- Submission
- Programming: Reading doctest output
- Lambdas
- Question 1: What would Python print?
- Environment Diagrams with Lambdas
- Question 2
- Question 3: Make your own lambdas
- Lambdas and Currying
- Question 4
- Question 5: Community*
- Recursion

**This lab is due at 11:59pm on 09/17/2014.**

Please start at the beginning of the lab and work your way through, working and talking over Python's behavior in the conceptual questions with your classmates nearby. These questions are designed to help you experiment with the concepts on the Python interpreter or Python Tutor. They are good tests for your understanding.

When you are done with lab, you have to submit Questions 3, 4, 6, and 8
to receive credit for this lab. Questions 5, 9, and 10 are marked with an asterisk
and considered **extra practice**. It is recommended that you complete these
problems on your own time.

By the end of this lab, you should have submitted the

`lab03`

assignment using the command`submit lab03`

. You can check if we received your submission by running`glookup -t`

.

The starter file lab03.py contains all of the questions you must submit. In addition, the lab03_extra.py file contains all of the extra practice questions. Click here to see more complete submission instructions.

Last week in lab, we looked at some error messages that Python interpreter would give. This time, we will look at output from the doctest module. If you are comfortable with using doctests and reading doctest output, please feel free to skip this section.

Recall that to run doctests on a file (can be a text file as well!), one would enter this command to the shell:

`python3 -m doctest path/to/file`

It's important to understand that you must locate the specific file
by name, unlike the `submit`

command from the class account, which
takes in the assignment name (not the file name) as input.

Just to see the difference, try:

`python3 -m doctest lab03`

Unless you have a file named `lab03`

without an extension, Python
will raise an exception that looks like:

`FileNotFoundError: [Errno 2] No such file or directory: 'lab03'`

Side note: extensions are not a separate part of the file name. You can have file names like

`lab03.py.old`

, or`lab03`

. Python will just assume that it can treat any file ending with`.py`

as Python code.

Now try running doctests with `lab03.py`

, the actual name of
the file you just downloaded:

`python3 -m doctest lab03.py`

The final part of the output (the summary) looks like:

```
9 items had failures:
1 of 1 in lab03.f1
1 of 1 in lab03.f2
1 of 1 in lab03.f3
1 of 1 in lab03.f4
1 of 1 in lab03.f5
2 of 2 in lab03.hailstone
3 of 3 in lab03.lambda_curry2
4 of 4 in lab03.mul_by_num
2 of 2 in lab03.sum
***Test Failed*** 16 failures.
```

Each item refers to a function or class that can be accessed
from the Python file.

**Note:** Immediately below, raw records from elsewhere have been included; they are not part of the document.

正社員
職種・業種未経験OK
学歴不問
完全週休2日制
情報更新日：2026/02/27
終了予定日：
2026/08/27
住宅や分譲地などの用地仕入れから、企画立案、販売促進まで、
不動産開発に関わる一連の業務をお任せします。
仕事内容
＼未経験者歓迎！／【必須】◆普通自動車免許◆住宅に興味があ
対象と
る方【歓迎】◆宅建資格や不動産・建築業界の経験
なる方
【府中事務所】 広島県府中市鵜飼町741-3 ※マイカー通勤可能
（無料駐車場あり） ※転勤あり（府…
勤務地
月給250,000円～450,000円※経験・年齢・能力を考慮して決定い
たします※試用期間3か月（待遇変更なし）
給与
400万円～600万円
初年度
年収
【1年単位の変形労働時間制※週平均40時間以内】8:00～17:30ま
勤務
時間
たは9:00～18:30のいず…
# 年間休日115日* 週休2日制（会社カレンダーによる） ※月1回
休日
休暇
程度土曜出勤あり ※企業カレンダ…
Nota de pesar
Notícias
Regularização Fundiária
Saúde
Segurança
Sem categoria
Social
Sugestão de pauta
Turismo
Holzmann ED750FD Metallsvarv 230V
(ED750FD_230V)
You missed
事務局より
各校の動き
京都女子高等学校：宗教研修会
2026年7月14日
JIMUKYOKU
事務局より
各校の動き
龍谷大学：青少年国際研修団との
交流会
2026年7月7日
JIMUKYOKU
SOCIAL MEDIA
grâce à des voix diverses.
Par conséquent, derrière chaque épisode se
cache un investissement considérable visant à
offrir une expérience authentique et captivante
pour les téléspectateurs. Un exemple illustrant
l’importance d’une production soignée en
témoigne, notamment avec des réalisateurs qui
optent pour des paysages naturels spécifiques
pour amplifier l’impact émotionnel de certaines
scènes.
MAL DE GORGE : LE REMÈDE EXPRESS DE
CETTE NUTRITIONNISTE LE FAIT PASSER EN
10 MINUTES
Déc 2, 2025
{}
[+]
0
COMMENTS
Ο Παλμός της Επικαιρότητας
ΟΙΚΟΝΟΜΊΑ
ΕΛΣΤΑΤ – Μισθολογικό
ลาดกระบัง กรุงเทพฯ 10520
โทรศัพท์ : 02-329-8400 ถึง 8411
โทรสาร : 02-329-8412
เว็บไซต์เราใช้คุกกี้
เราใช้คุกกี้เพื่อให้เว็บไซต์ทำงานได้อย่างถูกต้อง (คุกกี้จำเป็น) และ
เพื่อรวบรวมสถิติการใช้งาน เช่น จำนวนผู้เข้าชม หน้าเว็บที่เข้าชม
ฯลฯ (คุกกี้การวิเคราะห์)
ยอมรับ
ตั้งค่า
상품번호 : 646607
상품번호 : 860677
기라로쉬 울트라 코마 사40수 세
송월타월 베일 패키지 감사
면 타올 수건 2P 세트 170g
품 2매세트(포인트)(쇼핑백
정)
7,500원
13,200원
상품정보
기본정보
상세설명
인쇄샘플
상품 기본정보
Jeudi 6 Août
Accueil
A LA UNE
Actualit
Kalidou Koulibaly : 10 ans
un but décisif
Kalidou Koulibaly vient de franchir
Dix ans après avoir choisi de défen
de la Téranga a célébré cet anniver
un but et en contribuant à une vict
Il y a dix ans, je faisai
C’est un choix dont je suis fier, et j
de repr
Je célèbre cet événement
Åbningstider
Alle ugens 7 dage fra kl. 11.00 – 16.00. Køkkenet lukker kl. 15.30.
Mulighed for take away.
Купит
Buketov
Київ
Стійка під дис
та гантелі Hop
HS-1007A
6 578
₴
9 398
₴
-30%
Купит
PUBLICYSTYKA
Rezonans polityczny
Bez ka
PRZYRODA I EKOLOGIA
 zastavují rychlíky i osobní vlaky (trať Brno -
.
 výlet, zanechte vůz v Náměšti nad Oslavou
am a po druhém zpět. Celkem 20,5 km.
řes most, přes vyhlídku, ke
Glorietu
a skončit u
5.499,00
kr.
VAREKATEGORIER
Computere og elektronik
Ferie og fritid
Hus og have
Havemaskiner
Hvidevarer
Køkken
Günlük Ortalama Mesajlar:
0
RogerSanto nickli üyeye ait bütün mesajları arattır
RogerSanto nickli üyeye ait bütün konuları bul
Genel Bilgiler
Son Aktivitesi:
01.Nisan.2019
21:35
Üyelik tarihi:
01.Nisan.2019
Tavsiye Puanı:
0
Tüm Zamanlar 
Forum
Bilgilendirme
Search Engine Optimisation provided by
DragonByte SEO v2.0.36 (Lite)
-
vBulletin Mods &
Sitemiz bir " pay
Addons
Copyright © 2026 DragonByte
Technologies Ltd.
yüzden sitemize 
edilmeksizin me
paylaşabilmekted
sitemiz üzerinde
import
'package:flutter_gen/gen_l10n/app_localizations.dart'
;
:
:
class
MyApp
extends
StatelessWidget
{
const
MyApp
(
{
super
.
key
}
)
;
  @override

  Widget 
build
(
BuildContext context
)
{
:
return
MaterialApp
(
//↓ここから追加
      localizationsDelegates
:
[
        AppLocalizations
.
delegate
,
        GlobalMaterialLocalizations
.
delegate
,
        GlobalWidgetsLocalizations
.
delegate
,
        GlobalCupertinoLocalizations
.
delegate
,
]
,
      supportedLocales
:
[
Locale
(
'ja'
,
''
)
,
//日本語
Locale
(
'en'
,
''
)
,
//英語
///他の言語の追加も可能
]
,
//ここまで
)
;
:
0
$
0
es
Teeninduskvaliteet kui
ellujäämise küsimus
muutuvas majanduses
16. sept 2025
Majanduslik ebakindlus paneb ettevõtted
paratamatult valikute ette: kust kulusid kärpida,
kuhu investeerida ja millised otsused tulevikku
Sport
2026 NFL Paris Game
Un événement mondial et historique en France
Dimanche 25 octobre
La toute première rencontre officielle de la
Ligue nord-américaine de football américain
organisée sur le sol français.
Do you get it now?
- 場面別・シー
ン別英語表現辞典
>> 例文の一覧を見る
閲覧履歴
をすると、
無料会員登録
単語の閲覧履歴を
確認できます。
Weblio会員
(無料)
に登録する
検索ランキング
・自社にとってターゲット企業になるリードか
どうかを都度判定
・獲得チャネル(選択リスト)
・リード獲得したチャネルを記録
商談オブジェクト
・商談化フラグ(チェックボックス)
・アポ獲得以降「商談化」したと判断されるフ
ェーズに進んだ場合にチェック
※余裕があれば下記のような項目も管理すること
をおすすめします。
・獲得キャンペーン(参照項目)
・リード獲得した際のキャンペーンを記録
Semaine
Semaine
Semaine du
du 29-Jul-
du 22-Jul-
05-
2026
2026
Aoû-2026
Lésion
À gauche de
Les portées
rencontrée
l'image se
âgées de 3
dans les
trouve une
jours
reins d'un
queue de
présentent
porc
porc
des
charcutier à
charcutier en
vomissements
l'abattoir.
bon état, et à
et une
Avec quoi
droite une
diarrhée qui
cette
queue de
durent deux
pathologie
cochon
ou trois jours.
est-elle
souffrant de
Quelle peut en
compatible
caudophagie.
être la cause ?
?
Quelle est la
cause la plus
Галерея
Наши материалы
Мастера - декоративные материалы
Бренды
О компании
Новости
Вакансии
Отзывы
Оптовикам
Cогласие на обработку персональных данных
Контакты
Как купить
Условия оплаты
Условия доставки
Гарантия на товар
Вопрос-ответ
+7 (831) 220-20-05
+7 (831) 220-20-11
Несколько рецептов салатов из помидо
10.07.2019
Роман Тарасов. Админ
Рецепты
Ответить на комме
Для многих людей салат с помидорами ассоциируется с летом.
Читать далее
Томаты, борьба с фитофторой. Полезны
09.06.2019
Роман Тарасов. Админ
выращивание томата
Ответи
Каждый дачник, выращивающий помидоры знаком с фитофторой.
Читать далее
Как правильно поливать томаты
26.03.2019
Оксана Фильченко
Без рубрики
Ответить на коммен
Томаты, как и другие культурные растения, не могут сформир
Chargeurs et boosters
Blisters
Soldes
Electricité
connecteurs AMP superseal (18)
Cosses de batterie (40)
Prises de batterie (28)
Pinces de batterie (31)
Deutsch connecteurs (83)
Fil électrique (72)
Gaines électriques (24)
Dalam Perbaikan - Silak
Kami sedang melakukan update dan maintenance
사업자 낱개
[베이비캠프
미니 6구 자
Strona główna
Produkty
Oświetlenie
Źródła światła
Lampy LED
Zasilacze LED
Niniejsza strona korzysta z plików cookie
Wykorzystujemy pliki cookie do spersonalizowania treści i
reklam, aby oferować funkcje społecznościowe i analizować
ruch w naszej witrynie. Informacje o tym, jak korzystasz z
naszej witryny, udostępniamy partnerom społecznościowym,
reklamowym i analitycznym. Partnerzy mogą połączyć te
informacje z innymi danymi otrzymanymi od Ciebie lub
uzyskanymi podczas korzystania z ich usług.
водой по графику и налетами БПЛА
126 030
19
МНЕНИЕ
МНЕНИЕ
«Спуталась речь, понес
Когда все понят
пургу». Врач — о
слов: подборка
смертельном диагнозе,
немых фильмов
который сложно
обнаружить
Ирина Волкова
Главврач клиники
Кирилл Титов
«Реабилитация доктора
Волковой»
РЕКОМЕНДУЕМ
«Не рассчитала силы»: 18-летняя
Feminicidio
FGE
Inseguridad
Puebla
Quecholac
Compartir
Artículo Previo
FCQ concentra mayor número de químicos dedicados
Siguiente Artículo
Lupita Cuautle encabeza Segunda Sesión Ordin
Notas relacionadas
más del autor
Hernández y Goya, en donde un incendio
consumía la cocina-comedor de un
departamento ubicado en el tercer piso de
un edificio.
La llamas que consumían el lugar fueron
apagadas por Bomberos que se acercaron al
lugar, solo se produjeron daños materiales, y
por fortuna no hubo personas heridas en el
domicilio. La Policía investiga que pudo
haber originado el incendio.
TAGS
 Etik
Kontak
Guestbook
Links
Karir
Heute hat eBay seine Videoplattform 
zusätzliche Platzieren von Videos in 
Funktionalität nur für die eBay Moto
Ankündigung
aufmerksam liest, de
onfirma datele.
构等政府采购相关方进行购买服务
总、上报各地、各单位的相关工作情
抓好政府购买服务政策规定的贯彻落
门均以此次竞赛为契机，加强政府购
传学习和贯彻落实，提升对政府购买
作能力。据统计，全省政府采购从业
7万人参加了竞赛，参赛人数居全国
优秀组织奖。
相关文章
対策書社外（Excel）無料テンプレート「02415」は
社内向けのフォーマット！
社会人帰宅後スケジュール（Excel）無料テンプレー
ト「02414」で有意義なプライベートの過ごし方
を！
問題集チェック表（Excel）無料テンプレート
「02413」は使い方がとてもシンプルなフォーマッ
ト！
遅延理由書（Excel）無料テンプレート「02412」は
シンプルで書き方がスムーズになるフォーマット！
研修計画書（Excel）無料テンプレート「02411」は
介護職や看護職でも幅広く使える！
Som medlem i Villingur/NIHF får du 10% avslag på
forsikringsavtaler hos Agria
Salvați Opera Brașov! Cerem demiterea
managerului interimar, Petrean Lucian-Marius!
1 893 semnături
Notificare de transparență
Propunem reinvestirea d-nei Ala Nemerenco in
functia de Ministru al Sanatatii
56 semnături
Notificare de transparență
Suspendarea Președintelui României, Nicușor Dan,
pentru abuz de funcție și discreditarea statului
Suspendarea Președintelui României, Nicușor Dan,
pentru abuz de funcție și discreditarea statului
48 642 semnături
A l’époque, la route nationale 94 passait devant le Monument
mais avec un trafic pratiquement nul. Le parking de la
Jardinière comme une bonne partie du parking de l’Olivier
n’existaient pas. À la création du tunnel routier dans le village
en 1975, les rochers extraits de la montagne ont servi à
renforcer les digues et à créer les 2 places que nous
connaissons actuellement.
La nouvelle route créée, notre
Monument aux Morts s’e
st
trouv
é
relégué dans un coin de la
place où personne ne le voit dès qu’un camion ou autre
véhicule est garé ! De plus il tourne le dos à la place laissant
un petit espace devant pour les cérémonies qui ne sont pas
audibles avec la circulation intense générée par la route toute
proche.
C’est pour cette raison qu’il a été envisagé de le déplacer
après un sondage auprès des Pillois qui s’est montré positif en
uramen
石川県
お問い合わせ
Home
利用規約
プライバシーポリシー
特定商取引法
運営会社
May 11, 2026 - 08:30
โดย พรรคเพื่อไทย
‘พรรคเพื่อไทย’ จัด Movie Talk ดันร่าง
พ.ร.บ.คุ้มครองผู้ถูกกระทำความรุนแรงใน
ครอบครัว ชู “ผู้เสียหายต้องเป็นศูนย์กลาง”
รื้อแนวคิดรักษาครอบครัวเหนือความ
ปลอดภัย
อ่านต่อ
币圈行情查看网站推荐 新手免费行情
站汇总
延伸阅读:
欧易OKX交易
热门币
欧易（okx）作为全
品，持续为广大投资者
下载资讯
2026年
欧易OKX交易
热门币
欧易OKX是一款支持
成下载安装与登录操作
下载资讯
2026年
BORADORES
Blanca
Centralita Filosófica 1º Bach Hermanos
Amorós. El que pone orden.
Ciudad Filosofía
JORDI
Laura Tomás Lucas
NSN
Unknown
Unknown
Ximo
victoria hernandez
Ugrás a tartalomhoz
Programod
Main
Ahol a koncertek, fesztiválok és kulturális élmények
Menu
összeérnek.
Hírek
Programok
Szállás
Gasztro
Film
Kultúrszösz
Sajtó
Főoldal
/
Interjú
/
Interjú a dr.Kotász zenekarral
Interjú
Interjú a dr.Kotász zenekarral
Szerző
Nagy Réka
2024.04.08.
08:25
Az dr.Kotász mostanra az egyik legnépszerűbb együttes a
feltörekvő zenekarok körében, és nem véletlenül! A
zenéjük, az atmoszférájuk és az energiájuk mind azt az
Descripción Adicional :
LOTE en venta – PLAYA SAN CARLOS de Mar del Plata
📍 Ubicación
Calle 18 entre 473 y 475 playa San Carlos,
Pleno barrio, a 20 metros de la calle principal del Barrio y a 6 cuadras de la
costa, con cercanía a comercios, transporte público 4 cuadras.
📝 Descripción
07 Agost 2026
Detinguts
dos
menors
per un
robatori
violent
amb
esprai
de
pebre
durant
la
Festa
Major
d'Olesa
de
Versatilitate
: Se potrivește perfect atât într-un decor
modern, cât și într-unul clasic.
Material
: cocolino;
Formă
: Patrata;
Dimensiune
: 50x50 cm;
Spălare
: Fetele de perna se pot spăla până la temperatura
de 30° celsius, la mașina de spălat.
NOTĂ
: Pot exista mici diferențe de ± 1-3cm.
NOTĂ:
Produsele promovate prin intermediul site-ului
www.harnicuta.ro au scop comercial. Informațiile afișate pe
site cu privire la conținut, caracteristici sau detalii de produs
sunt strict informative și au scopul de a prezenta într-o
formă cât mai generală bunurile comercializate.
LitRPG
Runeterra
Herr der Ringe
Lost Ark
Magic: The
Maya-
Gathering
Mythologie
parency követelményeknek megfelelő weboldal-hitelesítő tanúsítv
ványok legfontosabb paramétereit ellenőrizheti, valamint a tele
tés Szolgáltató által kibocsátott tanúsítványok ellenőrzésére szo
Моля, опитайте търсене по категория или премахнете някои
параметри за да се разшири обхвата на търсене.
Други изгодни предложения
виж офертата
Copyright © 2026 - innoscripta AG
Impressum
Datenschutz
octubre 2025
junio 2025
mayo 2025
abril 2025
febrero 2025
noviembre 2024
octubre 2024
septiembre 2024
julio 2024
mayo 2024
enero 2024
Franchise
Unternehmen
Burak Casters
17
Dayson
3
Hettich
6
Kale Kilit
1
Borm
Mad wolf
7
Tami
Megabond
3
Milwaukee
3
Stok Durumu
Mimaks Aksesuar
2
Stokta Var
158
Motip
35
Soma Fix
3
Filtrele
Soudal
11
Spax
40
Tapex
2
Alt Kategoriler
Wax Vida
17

Some functions may not have doctests, in
which case, the doctest will say `x items had no tests`

. Here,
we can see that `lab03.sum`

has 2 tests. What are they?

```
>>> sum(1)
1
>>> sum(5)
15
```

We can thus see that the two tests are the two expressions fed
into the interactive console (`>>>`

) followed by the expected
output.

Let's examine the failure output of a particular test:

```
**********************************************************************
File "/path/to/lab03.py", line 71, in lab03.sum
Failed example:
sum(5) # 1 + 2 + 3 + 4 + 5
Expected:
15
Got nothing
**********************************************************************
```

On the first line, you see the file name, line number, and the particular item from the module. You can compare the parts in this output to the test shown above. The expression in the interactive console is known as the "example" here. The expected output is what you place inside your program next to your test. Finally, Python will actually run your code and compare that result with what you expect. If there are differences, Python will display them, or else Python will say 'ok'.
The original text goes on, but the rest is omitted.